Try it >>
Your job is to return every line of the listing holding the string "hommes".

Exercise input >>
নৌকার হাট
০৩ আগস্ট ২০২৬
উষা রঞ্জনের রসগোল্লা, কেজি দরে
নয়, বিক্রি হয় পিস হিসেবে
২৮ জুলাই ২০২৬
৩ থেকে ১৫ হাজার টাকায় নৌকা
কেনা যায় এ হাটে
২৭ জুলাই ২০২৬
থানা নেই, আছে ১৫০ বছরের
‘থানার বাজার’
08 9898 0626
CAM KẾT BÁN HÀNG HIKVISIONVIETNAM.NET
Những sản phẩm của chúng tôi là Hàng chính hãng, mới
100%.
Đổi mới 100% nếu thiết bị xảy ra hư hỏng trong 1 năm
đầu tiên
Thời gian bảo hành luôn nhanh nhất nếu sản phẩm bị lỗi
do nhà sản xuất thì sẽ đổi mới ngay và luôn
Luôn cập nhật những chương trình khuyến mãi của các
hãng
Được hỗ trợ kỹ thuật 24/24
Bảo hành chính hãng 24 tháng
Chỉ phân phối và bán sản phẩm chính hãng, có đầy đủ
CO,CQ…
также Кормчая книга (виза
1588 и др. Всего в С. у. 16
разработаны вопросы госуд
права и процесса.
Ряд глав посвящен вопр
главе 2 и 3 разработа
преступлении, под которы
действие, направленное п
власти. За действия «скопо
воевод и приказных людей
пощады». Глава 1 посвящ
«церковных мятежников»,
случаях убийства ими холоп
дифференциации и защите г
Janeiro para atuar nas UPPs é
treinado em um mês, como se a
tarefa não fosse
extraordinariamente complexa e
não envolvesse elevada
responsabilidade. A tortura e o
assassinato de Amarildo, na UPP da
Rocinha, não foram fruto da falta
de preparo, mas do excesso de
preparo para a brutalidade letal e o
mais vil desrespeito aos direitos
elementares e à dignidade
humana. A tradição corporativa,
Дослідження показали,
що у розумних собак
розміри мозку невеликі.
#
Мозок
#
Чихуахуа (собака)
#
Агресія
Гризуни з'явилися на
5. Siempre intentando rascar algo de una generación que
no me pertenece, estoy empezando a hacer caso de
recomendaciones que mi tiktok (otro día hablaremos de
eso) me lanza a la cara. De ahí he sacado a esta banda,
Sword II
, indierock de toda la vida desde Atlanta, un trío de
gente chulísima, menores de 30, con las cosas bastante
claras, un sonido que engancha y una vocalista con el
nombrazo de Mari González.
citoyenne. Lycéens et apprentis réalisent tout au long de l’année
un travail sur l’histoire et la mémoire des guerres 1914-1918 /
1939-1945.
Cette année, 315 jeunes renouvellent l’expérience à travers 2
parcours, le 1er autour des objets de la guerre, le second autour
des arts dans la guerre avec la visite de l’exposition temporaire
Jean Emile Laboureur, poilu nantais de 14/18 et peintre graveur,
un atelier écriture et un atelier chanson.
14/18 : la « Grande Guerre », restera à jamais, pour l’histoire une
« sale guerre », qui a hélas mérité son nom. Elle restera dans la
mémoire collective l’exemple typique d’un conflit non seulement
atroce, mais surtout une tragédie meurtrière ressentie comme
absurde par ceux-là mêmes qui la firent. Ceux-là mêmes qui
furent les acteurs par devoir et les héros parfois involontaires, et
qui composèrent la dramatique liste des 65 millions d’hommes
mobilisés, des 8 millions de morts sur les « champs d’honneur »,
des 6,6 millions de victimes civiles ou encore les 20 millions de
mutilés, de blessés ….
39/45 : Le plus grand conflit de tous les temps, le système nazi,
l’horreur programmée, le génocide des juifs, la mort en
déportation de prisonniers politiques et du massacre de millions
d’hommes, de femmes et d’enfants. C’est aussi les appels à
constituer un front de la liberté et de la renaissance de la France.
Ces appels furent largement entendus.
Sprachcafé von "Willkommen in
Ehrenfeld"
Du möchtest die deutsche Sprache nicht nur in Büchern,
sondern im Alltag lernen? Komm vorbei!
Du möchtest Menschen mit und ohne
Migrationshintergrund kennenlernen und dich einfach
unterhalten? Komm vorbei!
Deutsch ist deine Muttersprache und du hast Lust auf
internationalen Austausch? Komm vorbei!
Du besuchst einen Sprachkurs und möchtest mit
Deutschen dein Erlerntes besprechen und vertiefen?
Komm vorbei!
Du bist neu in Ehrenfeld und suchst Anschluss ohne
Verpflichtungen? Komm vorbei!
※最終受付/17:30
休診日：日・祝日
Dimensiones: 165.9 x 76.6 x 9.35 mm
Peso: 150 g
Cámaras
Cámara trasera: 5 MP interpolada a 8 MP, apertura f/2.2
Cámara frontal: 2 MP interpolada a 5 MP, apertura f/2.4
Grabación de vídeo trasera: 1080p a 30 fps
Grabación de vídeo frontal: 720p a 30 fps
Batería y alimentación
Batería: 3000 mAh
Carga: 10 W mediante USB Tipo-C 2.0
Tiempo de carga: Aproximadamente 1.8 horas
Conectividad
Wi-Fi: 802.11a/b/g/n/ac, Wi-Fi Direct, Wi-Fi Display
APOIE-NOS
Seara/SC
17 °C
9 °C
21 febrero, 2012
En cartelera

Result for this task >>
qui composèrent la dramatique liste des 65 millions d’hommes
d’hommes, de femmes et d’enfants. C’est aussi les appels à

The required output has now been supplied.